さすがに誇大妄想が過ぎるだろう、とは思いますが授業ではバラバラに覚えさせられるこれらの人物が同時代人であったことに気づかせてくれます。
奇説の類ですがチンギス・ハーン=源義経説、などもこの二人が同世代だからこそ成立するものです。
また、人物だけではありません。同時代性で見ていくと、思想や宗教にも不思議な集中現象があります。

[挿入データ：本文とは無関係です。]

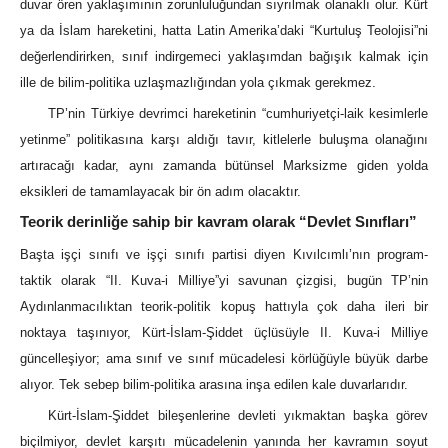
duvar ören yaklaşımının zorunluluğundan sıyrılmak olanaklı olur. Kürt
ya da İslam hareketini, hatta Latin Amerika’daki “Kurtuluş Teolojisi”ni
değerlendirirken, sınıf indirgemeci yaklaşımdan bağışık kalmak için
ille de bilim-politika uzlaşmazlığından yola çıkmak gerekmez.
TP’nin Türkiye devrimci hareketinin “cumhuriyetçi-laik kesimlerle
yetinme” politikasına karşı aldığı tavır, kitlelerle buluşma olanağını
artıracağı kadar, aynı zamanda bütünsel Marksizme giden yolda
eksikleri de tamamlayacak bir ön adım olacaktır.
Teorik derinliğe sahip bir kavram olarak “Devlet Sınıfları”
Başta işçi sınıfı ve işçi sınıfı partisi diyen Kıvılcımlı’nın program-
taktik olarak “II. Kuva-i Milliye”yi savunan çizgisi, bugün TP’nin
Aydınlanmacılıktan teorik-politik kopuş hattıyla çok daha ileri bir
noktaya taşınıyor, Kürt-İslam-Şiddet üçlüsüyle II. Kuva-i Milliye
güncelleşiyor; ama sınıf ve sınıf mücadelesi körlüğüyle büyük darbe
alıyor. Tek sebep bilim-politika arasına inşa edilen kale duvarlarıdır.
Kürt-İslam-Şiddet bileşenlerine devleti yıkmaktan başka görev
biçilmiyor, devlet karşıtı mücadelenin yanında her kavramın soyut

これは歴史学において「枢軸時代」と名付けられ、歴史好きの間では知られていることですが、古代中国の諸子百家とインドの仏教やウパニシャッド哲学、イランのゾロアスター教、イスラエルでのユダヤ教の成立、古代ギリシア哲学が花開いた時代も紀元前8世紀~紀元前3世紀にかけて集中しているます。
約500年というスパンはいささか長めですが、この時期に古代の思想が大きく変革し、今日にまで影響を及ぼす宗教・思想が同時代的に発生した、というのも歴史を横軸から見ることで気づかされる不思議さです。

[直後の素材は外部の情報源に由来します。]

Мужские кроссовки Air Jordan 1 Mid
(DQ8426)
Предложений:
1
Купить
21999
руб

小ネタですが、ザ・ビートルズがデビューし人気が爆発した時、かのウィンストン・チャーチルがまだ存命だった、などという事実も、知ると楽しくなってきます。
さすがにチャーチルはザ・ビートルズを聴いたことはなかったようですが。
歴史を勉強していると、つい因果関係を追いかけたくなります。しかし時には視点を九十度回転させ、同時代の世界を眺めてみるのも面白いものです。
ナポレオンと雷電爲右エ門。
織田信長とエリザベス1世。
チャーチルとザ・ビートルズ。
本来交わることのなかった人物たちを同じ時間軸の上に並べてみると、歴史は年表ではなく、同じ世界を生きた人間たちの巨大な群像劇だったことに気づかされます。
これも歴史好きにとっては、想像を膨らませられる大きな醍醐味の一つなのです。